Today, we also remember the actual events of that fateful encounter. After 100 days in the open ocean, the Magellan Expedition landed on March 6, 1521. We don’t know what time of day, but if it were in these times, we might actually say it would be on March 7 at 10 a.m. CHamoru Standard Time. We are always one day ahead in Guam and we have taken to honoring our ancestors.
Today, we engage in this commemoration in anticipation of cementing a relationship which will allow all of us to grow in knowledge, understanding and contribute to the future historical imagination.
Guam is an island of history. I stood out on the rocks of the Paseo to watch the Elcano sail by. The Paseo is built on the rubble of pre-war Hagatna. The rubble from World War II was bulldozed into the ocean and I now stood on it to watch the re-enactment of another historical event 500 years ago. With the puny Statue of Liberty behind me, I looked to the ocean for ships and canoes. The cacophony of history was loud and boisterous in my mind, in my historical imagination.
In the distance, I could see the ship that represented the first encounter, then I remembered the missionaries and colonialism, then there was the arrival of the Americans, World War II and finally a small Statue of Liberty raised after I was born. Making sense out of all this is nearly impossible and tests the strength of every person of this island, especially the CHamoru people. Others are left to contemplate when they came and how they fit in; the CHamoru is left to wondering why they don’t fit in to every story. It can be painful.
As the Elcano came into view from the distance and as it made its way to show its broadside to us, my heart raced-- I saw the Guam and the U.S. flag through binoculars; both were present but I really only focused on one. We were re-enacting an event that happened 100 years before Plymouth Rock and Jamestown and 255 years before the United States was created. America is but a historical newcomer.
I could feel the beating of my heart as I contemplated what this meant; as I took a picture with the Guam flag and Spain’s flag on shore with friends and relatives.

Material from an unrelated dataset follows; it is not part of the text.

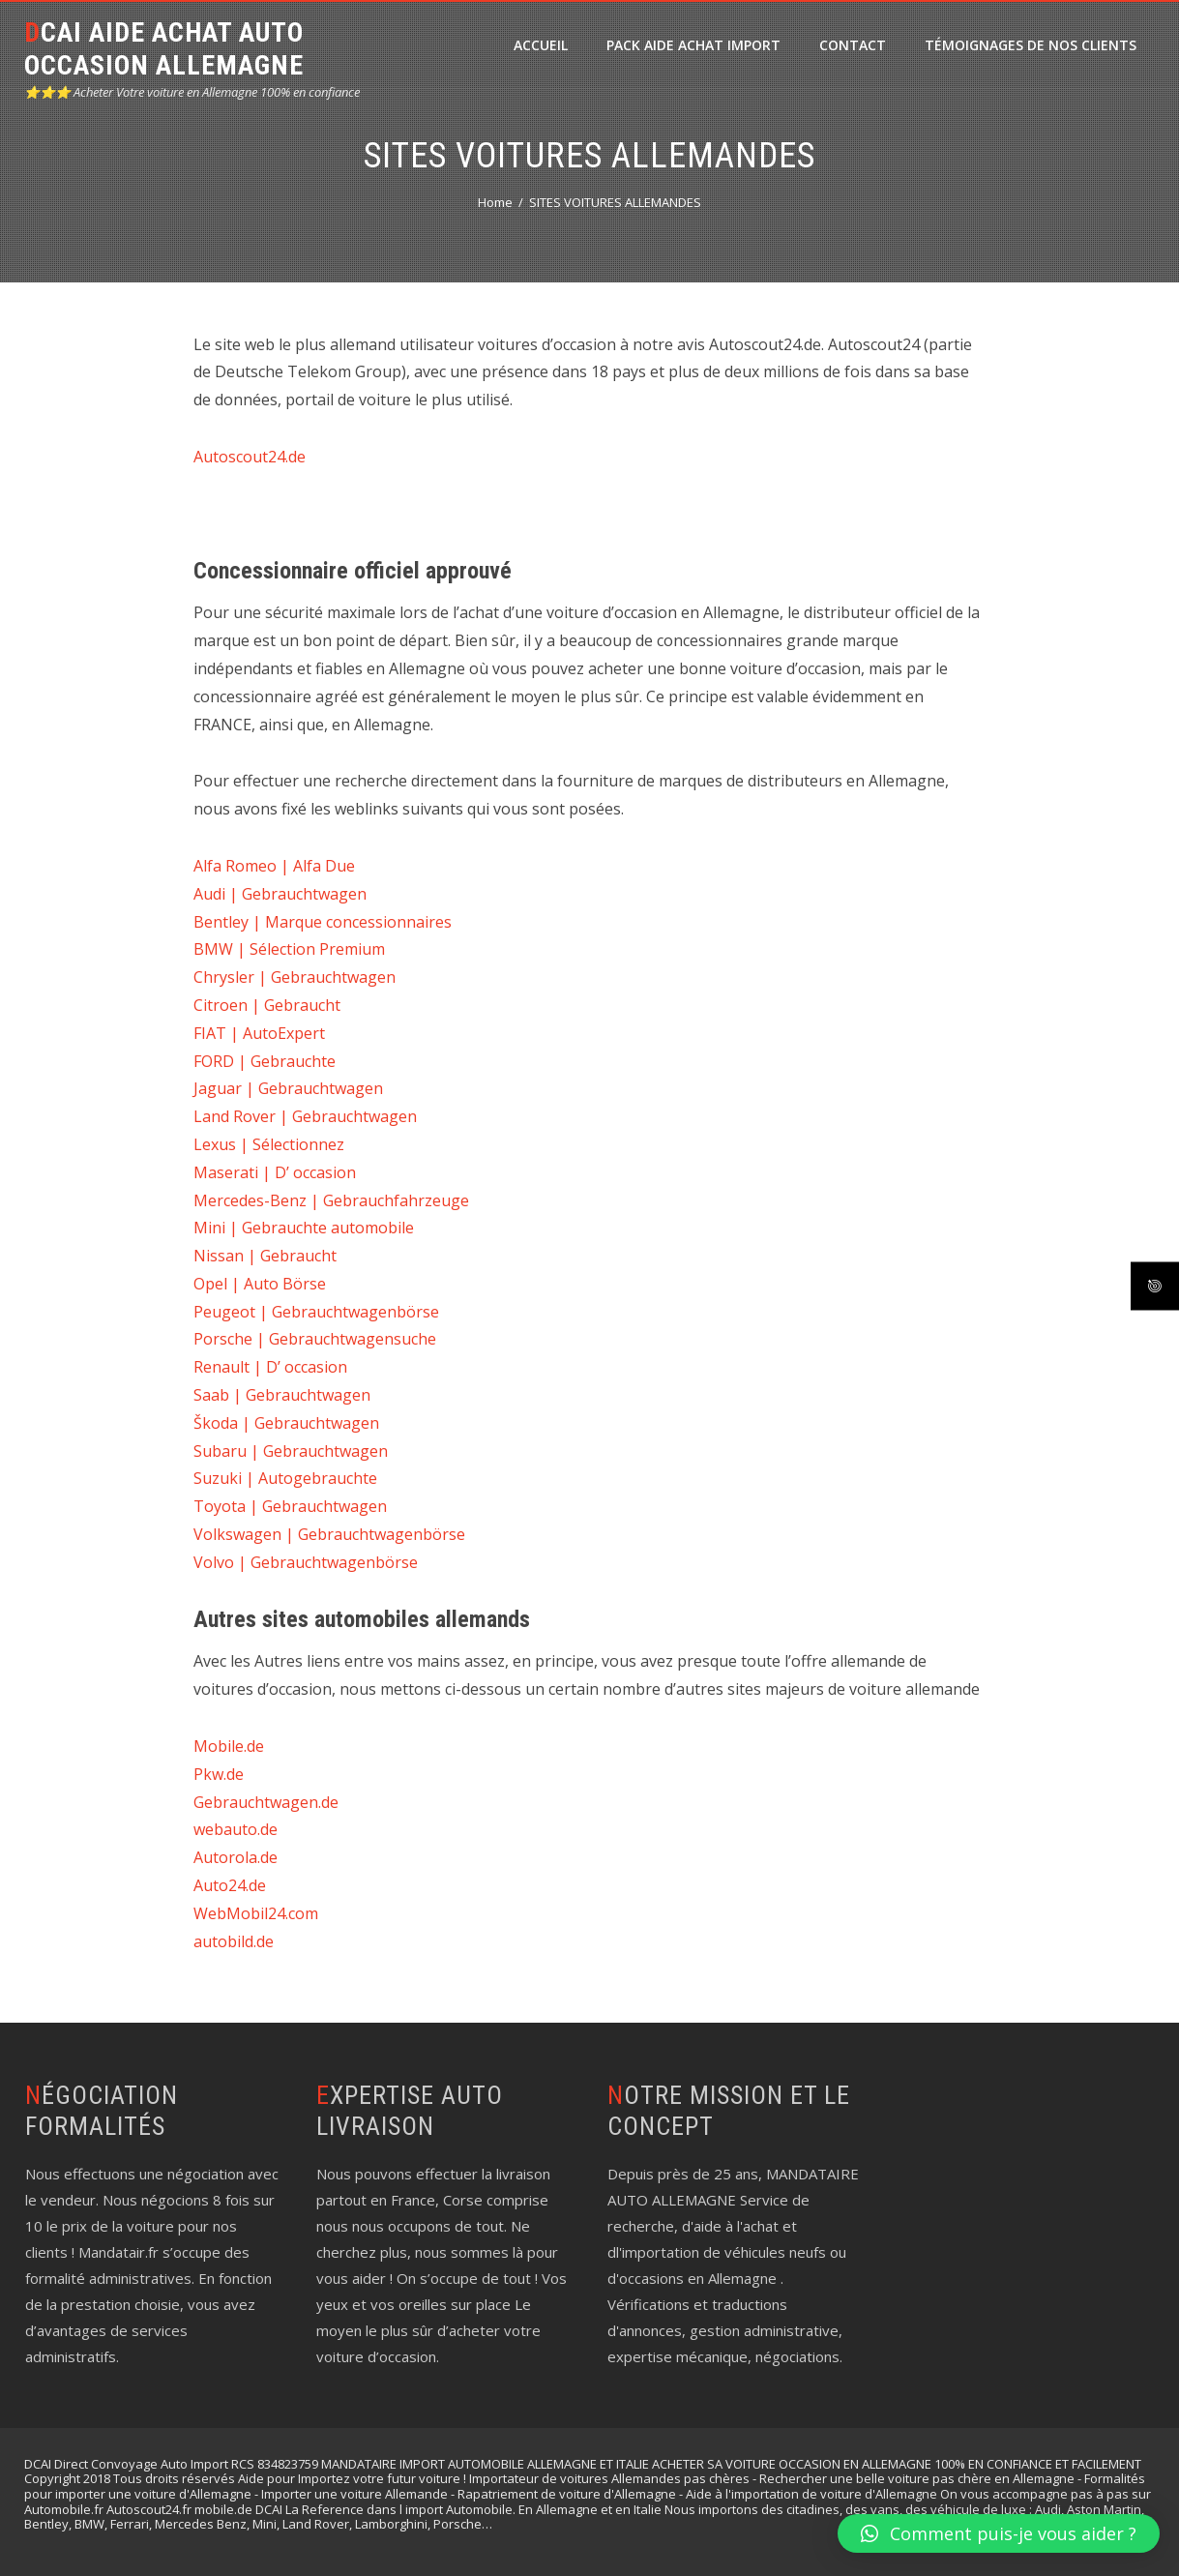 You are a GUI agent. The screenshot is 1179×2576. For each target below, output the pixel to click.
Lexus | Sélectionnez (268, 1144)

But all the imagination and all the historical memory and conversation over the years was suspended and rendered speechless by the site of four canoes, kuatro na sakman, which represented us – for the first time in our history. Four sakman appeared the other day when there were probably 400 in 1521.
I realized that those canoes carried the heart and pride of a great people who have been largely ignored in the great historical drama of the circumnavigation. Discovered rather than discoverers; savages rather than civilized; victims rather than actors; part of the natural landscape like plants, animals and geological formations. But these canoes represented the first people in human history to migrate over the open ocean – the people that thousands of years came to these shores and initiated the culture and language that we can trace the origins of the modern CHamoru people.

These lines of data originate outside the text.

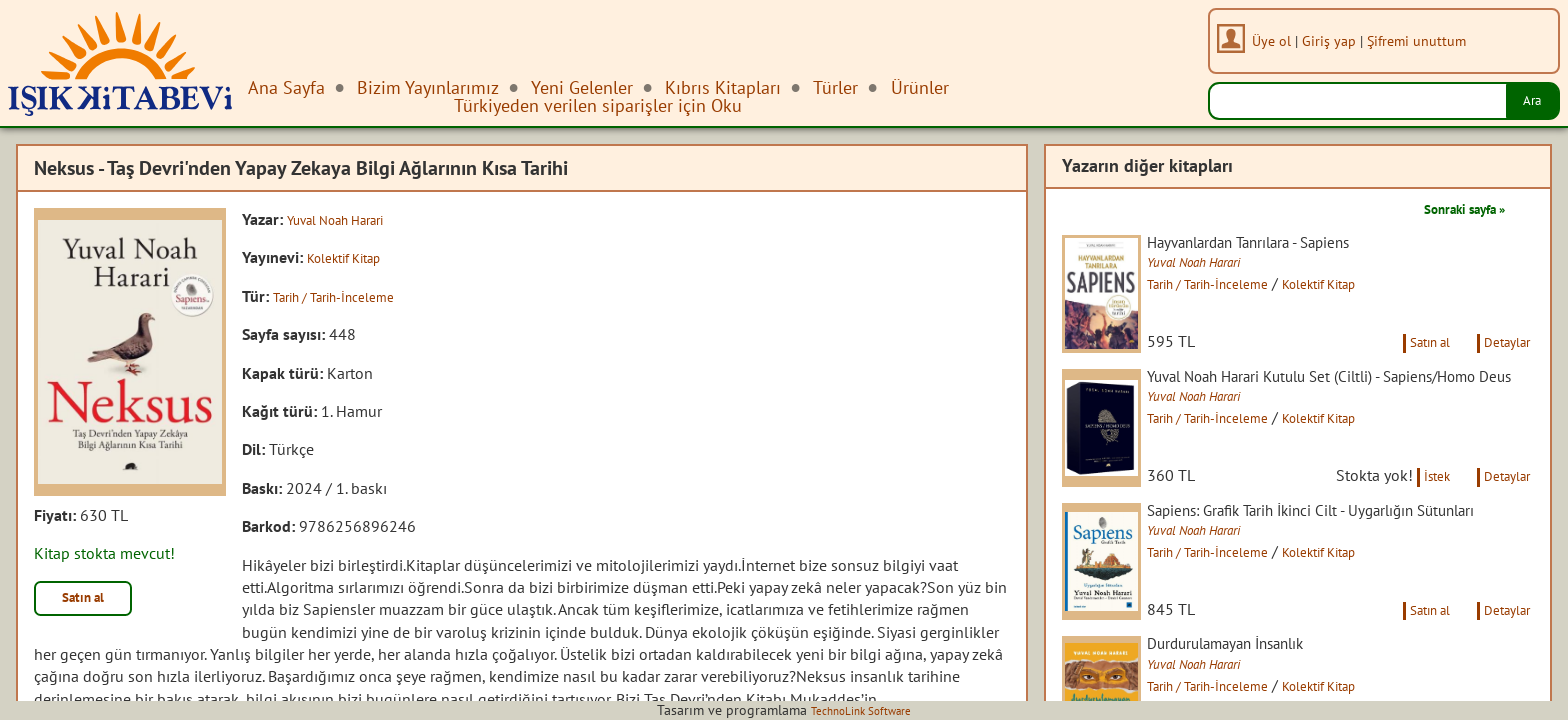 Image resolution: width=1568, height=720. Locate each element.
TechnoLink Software (861, 710)
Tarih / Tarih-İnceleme (347, 296)
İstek (1415, 528)
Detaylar (1501, 368)
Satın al (94, 602)
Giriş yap (1338, 40)
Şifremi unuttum (1425, 40)
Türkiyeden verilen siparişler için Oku (598, 105)
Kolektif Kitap (353, 257)
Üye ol (1280, 40)
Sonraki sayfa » (1450, 208)
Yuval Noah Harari (349, 219)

We commemorate that encounter and interaction between Magellan’s crew and unnamed CHamorus today. Hopefully, we do so with a more robust historical imagination than we had yesterday; than we would have had if we did not take the time to look at each other, to see beyond our eyes. Historical imagination is necessary for all of us; historical imagination and historical empathy is crucial for every people and the CHamoru people need to re-imagine their past based on what we know and what is knowable.
There are always political agendas, there are always academic disputes, but the historical imagination enlivens all of us, allows us to look into the ocean and see something more than water, to look to the nighttime sky and see more than stars; - to look into each other’s eyes and see each other’s humanity and dignity.
Today is testimony to the encounter, a continuation of the historical imagination and the visit of the Elcano brought that about- Admiral Barber, the head of a delegation in the name of the King of Spain makes it significant, the Honorable Lourdes Leon Guerrero, the first Maga’haga of the modern era seals its importance. The spark that is in all of our historical imagination at this moment in time makes it all worthwhile.